XPA Das Double-Nickase-Plasmid (h) besteht aus einem aufeinander abgestimmten Plasmidpaar, das für die hochspezifische Bearbeitung des XPA-Lokus in human-Zelllinien entwickelt wurde. Jedes Plasmid exprimiert eine Cas9-D10A-Nickase und eine spezifische sgRNA, die auf entgegengesetzte DNA-Stränge innerhalb von XPA abzielt. Wenn sie auf benachbarte Stellen auf entgegengesetzten DNA-Strängen gerichtet sind, erzeugen die beiden Nickasen versetzte Einzelstrang-Schnitte, die zusammen einen versetzten Doppelstrangbruch erzeugen, was eine koordinierte On-Target-Aktivität beider Guides erfordert. Der resultierende DNA-Bruch wird durch endogene zelluläre Reparaturwege behoben, meist durch nicht-homologe Endverknüpfung (NHEJ), was zu Insertionen oder Deletionen führt, die die XPA-Funktion stören. Durch die Notwendigkeit einer doppelten sgRNA-Bindung am Zielort erhöht der Doppel-Nick-Ansatz die Spezifität der Bearbeitung und bietet eine komplementäre CRISPR-Strategie für Anwendungen, bei denen eine zusätzliche Kontrolle über die Zielgenauigkeit gewünscht ist.

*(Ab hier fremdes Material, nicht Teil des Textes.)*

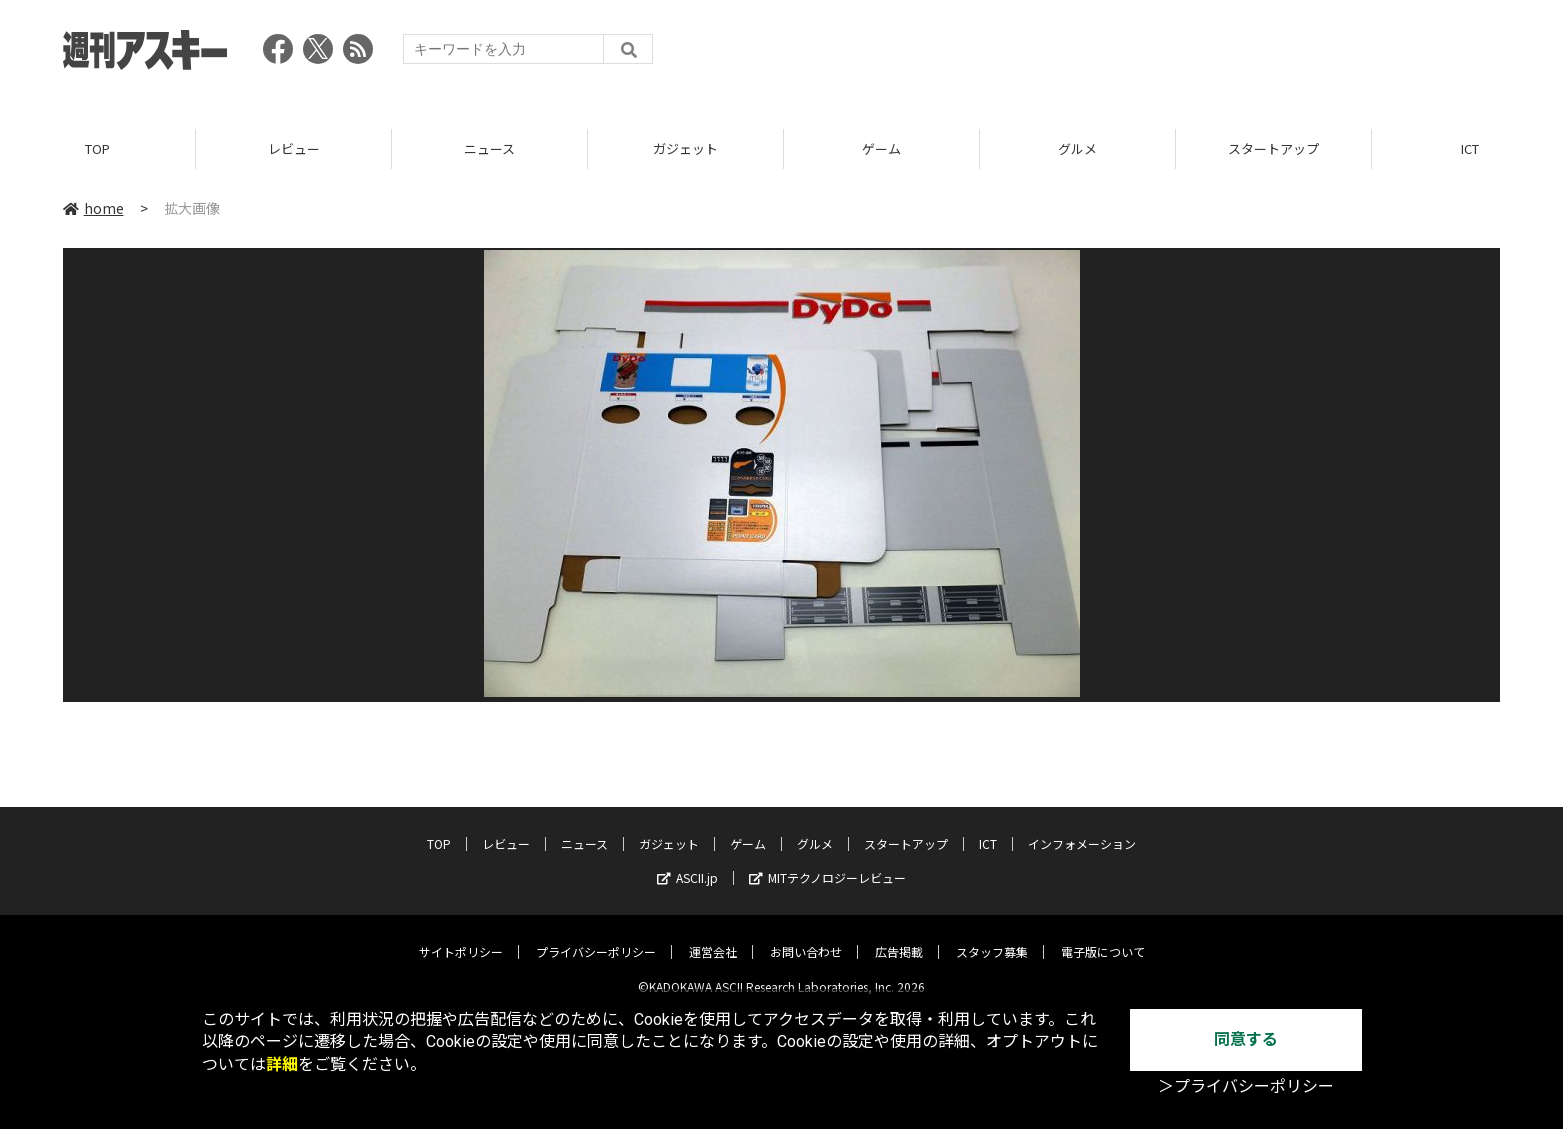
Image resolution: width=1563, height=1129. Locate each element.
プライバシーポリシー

Um eine effiziente Identifizierung editierter Zellen zu unterstützen, kodiert ein Plasmid GFP zur fluoreszierenden Visualisierung transfizierter Populationen, während das Begleitplasmid ein Puromycin-Resistenzgen für die Antibiotika-Selektion trägt. Zusammen unterstützen diese Merkmale eine effiziente Anreicherung co-transfizierter Populationen und vereinfachen die Validierung von Klonen mit XPA-Störung.
Nur für Forschungszwecke. Nicht für diagnostische oder therapeutische Zwecke bestimmt.